De afgebroken poort werd vervangen door een voorlopige afsluiting in hout. Eerst in 1806 werd een nieuwe poort gebouwd volgens het plan van de architect Pisson. De nieuwe poort bestond uit twee vierkantige pilaren uit witte steen en een ijzeren hekken. Er was ook een kleine versterking, een wachthuis en een bureau voor de bedienden van het octrooi. Dit werd afgebroken in 1886 bij de bouw van een nieuwe Willemsbrug.
Toen in 1860 de octrooirechten werden afgeschaft, werden de ijzeren hekken weggenomen.

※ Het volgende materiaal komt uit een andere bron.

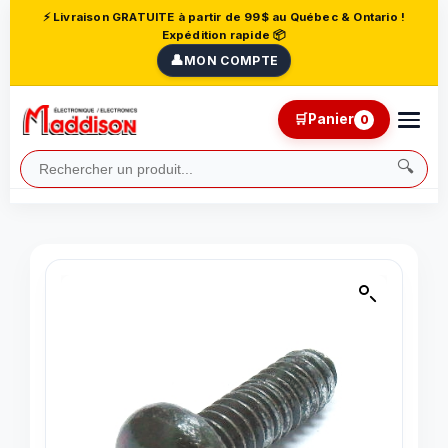
⚡ Livraison GRATUITE à partir de 99$ au Québec & Ontario !
Expédition rapide 📦
👤
MON COMPTE
🛒
Panier
0
🔍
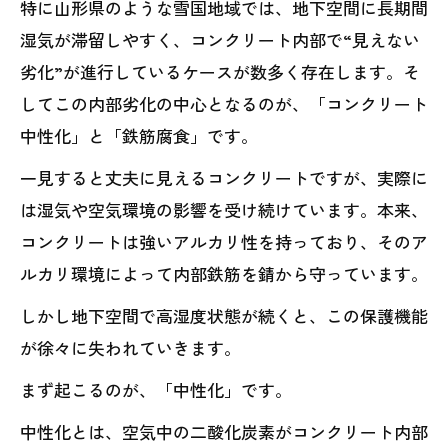
特に山形県のような雪国地域では、地下空間に長期間
湿気が滞留しやすく、コンクリート内部で“見えない
劣化”が進行しているケースが数多く存在します。そ
してこの内部劣化の中心となるのが、「コンクリート
中性化」と「鉄筋腐食」です。
一見すると丈夫に見えるコンクリートですが、実際に
は湿気や空気環境の影響を受け続けています。本来、
コンクリートは強いアルカリ性を持っており、そのア
ルカリ環境によって内部鉄筋を錆から守っています。
しかし地下空間で高湿度状態が続くと、この保護機能
が徐々に失われていきます。
まず起こるのが、「中性化」です。
中性化とは、空気中の二酸化炭素がコンクリート内部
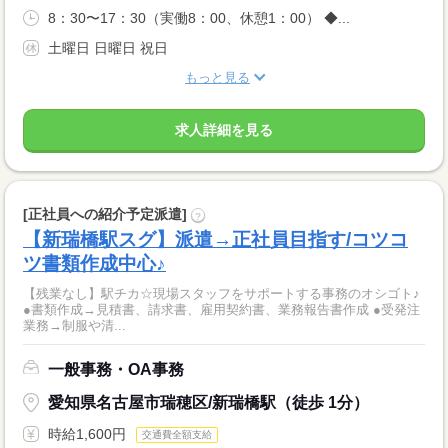
8：30〜17：30（実働8：00、休憩1：00） ◆...
土曜日 日曜日 祝日
もっと見る
求人詳細を見る
[正社員への紹介予定派遣]
?
【新瑞橋駅スグ】派遣→正社員目指す/コツコ
ツ書類作成中心♪
【残業なし】駅チカ☆現場スタッフをサポートする事務のオシゴト♪
●書類作成→見積書、請求書、雇用契約書、業務報告書作成 ●受発注
業務→制服や清...
一般事務・OA事務
愛知県名古屋市瑞穂区/新瑞橋駅（徒歩 1分）
時給1,600円
交通費全額支給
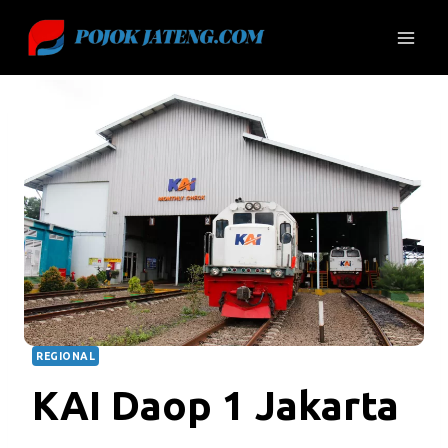
Skip
to
content
REGIONAL
KAI Daop 1 Jakarta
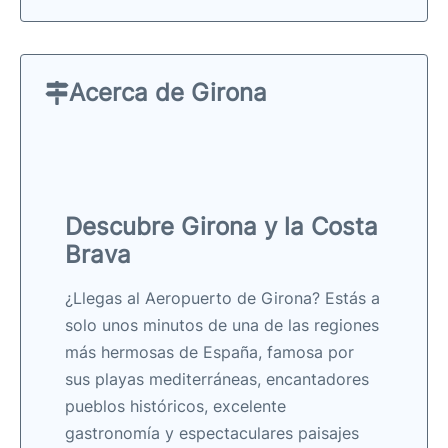
Acerca de Girona
Descubre Girona y la Costa
Brava
¿Llegas al Aeropuerto de Girona? Estás a
solo unos minutos de una de las regiones
más hermosas de España, famosa por
sus playas mediterráneas, encantadores
pueblos históricos, excelente
gastronomía y espectaculares paisajes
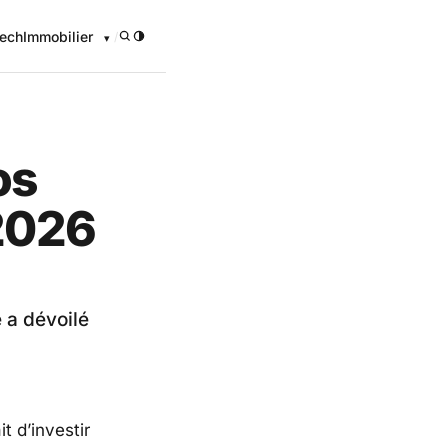
ech
Immobilier
/
os
 2026
 a dévoilé
t d’investir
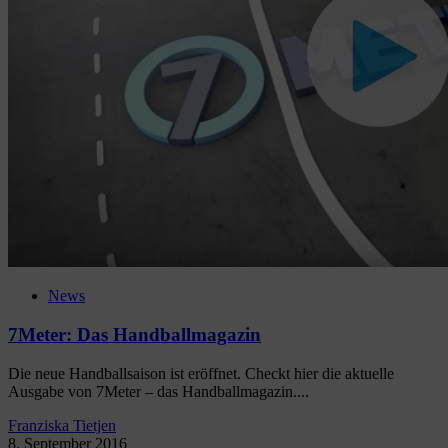
News
7Meter: Das Handballmagazin
Die neue Handballsaison ist eröffnet. Checkt hier die aktuelle
Ausgabe von 7Meter – das Handballmagazin....
Franziska Tietjen
8. September 2016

De stadsgracht tussen de Sint-Lievenspoort en de Keizerpoort, die langs beide zijden in verbinding stond met de Schelde, was niet bevaarbaar. De schepen, die de Schelde op- of afvaarden, moesten de ganse stad doorkruisen, wat een aanzienlijk tijdverlies betekende. De handels- en  nijverheidskringen van Gent vroegen dan ook een bevaarbare verbinding te maken tussen de Opper- en Nederschelde. Een ontwerp , werd besproken in de gemeenteraad van 7 februari 1882.

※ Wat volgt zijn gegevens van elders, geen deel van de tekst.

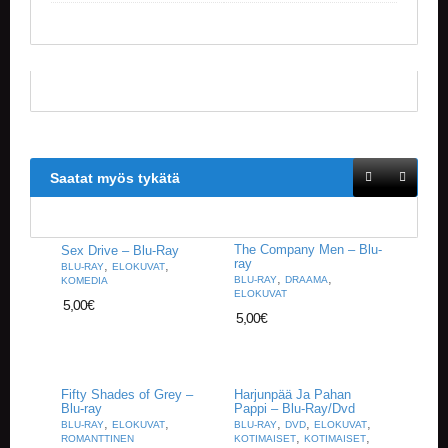
V
A
T
L
A
U
T
A
Saatat myös tykätä
P
E
L
I
The Company Men – Blu-
T
Sex Drive – Blu-Ray
ray
,
,
BLU-RAY
ELOKUVAT
,
,
BLU-RAY
DRAAMA
KOMEDIA
M
ELOKUVAT
5,00
€
A
5,00
€
G
I
C
T
Fifty Shades of Grey –
Harjunpää Ja Pahan
H
Blu-ray
Pappi – Blu-Ray/Dvd
E
,
,
,
,
,
BLU-RAY
ELOKUVAT
BLU-RAY
DVD
ELOKUVAT
G
,
,
ROMANTTINEN
KOTIMAISET
KOTIMAISET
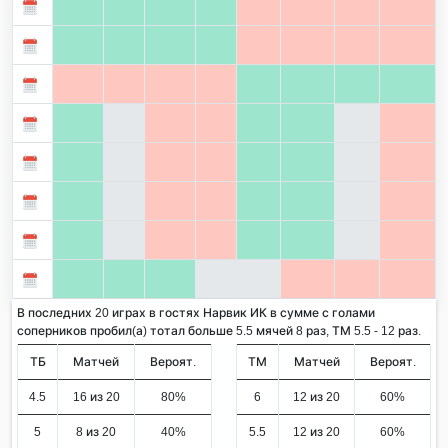
В последних 20 играх в гостях Нарвик ИК в сумме с голами
соперников пробил(а) тотал больше 5.5 мячей 8 раз, ТМ 5.5 - 12 раз.
ТБ
Матчей
Вероят.
ТМ
Матчей
Вероят.
4.5
16 из 20
80%
6
12 из 20
60%
5
8 из 20
40%
5.5
12 из 20
60%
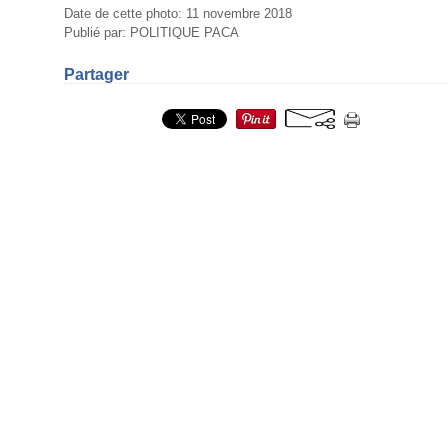
Date de cette photo: 11 novembre 2018
Publié par: POLITIQUE PACA
Partager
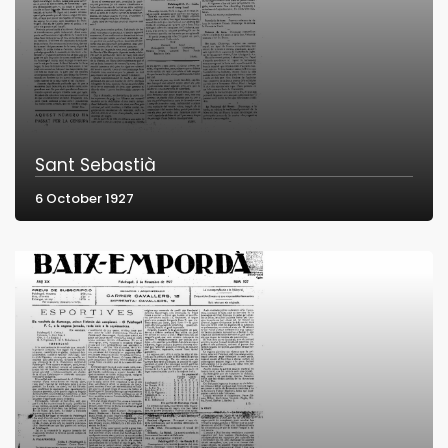
Sant Sebastià
6 October 1927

Een nieuwe brug werd wat meer stroomopwaarts gebouwd. De beide pilaren, die de laatste herinneringen waren aan de Keizerpoort en de brug, met drie bogen werden afgebroken in 1884.
Langs de Keizerpoort deden de vertegenwoordigers van de vorsten, die naar Gent kwamen om zich te laten huldigen als graaf van Vlaanderen, hun plechtige intrede. Zo deed, Op 15 september 1815, koning Willem I langs de Keizerpoort zijn plechtige intrede te Gent.
Langs de Keizerpoort keerden ook de Hallegasten de maandag van Pinksteren terug van hun bedevaart naar Halle.